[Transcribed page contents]

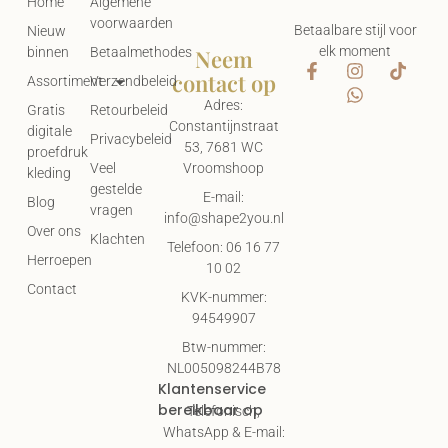
Home
Algemene
voorwaarden
Betaalbare stijl voor
Nieuw
elk moment
Neem
binnen
Betaalmethodes
contact op
Assortiment
Verzendbeleid
Adres:
Gratis
Retourbeleid
Constantijnstraat
digitale
Privacybeleid
53, 7681 WC
proefdruk
Vroomshoop
Veel
kleding
gestelde
E-mail:
Blog
vragen
info@shape2you.nl
Over ons
Klachten
Telefoon: 06 16 77
Herroepen
10 02
Contact
KVK-nummer:
94549907
Btw-nummer:
NL005098244B78
Klantenservice
bereikbaar op
Telefonisch,
WhatsApp & E-mail:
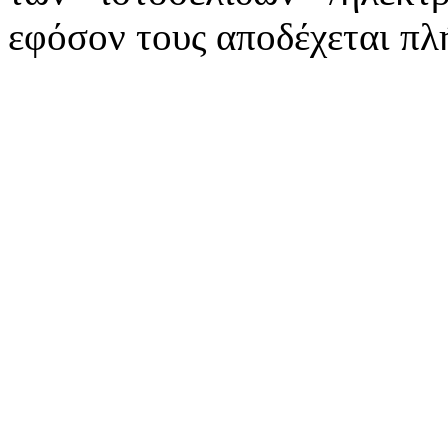
εφόσον τους αποδέχεται πλ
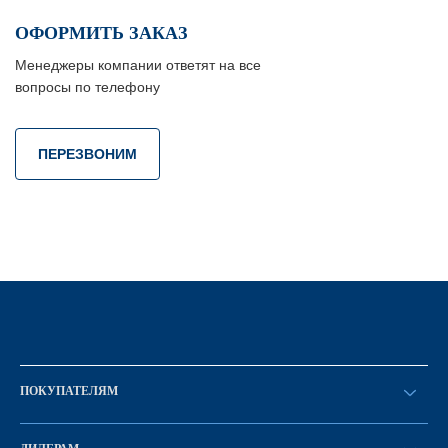
ОФОРМИТЬ ЗАКАЗ
Менеджеры компании ответят на все
вопросы по телефону
ПЕРЕЗВОНИМ
ПОКУПАТЕЛЯМ
Оформить заказ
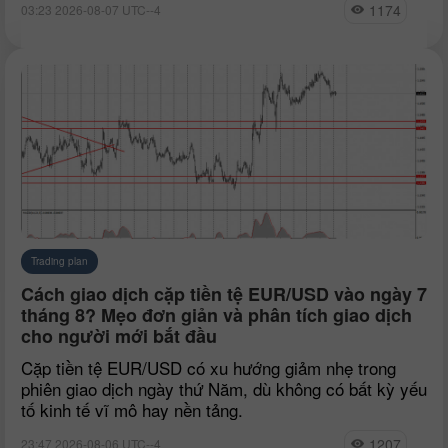
1174
03:23 2026-08-07 UTC--4
Trading plan
Cách giao dịch cặp tiền tệ EUR/USD vào ngày 7
tháng 8? Mẹo đơn giản và phân tích giao dịch
cho người mới bắt đầu
Cặp tiền tệ EUR/USD có xu hướng giảm nhẹ trong
phiên giao dịch ngày thứ Năm, dù không có bất kỳ yếu
tố kinh tế vĩ mô hay nền tảng.
1207
23:47 2026-08-06 UTC--4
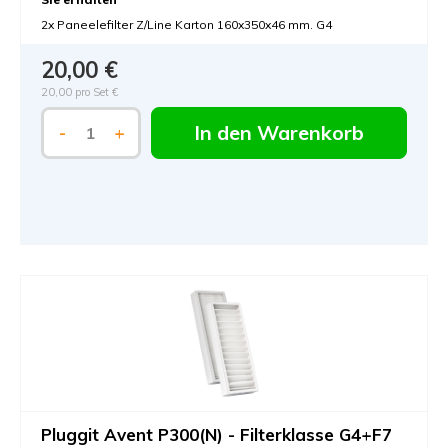
2x Paneelefilter Z/Line Karton 160x350x46 mm. G4
20,00 €
20,00 pro Set €
In den Warenkorb
-
+
Pluggit Avent P300(N) - Filterklasse G4+F7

PROBLEM DETAILS:
Here the job is to retype exactly the lines that start at the one containing "info@shape2you.nl" and run through the end of the records above, leaving out pictures.

ANSWER TO THIS EXERCISE:
info@shape2you.nl
Over ons
Klachten
Telefoon: 06 16 77
Herroepen
10 02
Contact
KVK-nummer:
94549907
Btw-nummer:
NL005098244B78
Klantenservice
bereikbaar op
Telefonisch,
WhatsApp & E-mail:
εφόσον τους αποδέχεται πλ
ОФОРМИТЬ ЗАКАЗ
Менеджеры компании ответят на все
вопросы по телефону
ПЕРЕЗВОНИМ
ПОКУПАТЕЛЯМ
Оформить заказ
1174
03:23 2026-08-07 UTC--4
Trading plan
Cách giao dịch cặp tiền tệ EUR/USD vào ngày 7
tháng 8? Mẹo đơn giản và phân tích giao dịch
cho người mới bắt đầu
Cặp tiền tệ EUR/USD có xu hướng giảm nhẹ trong
phiên giao dịch ngày thứ Năm, dù không có bất kỳ yếu
tố kinh tế vĩ mô hay nền tảng.
1207
23:47 2026-08-06 UTC--4
2x Paneelefilter Z/Line Karton 160x350x46 mm. G4
20,00 €
20,00 pro Set €
In den Warenkorb
-
+
Pluggit Avent P300(N) - Filterklasse G4+F7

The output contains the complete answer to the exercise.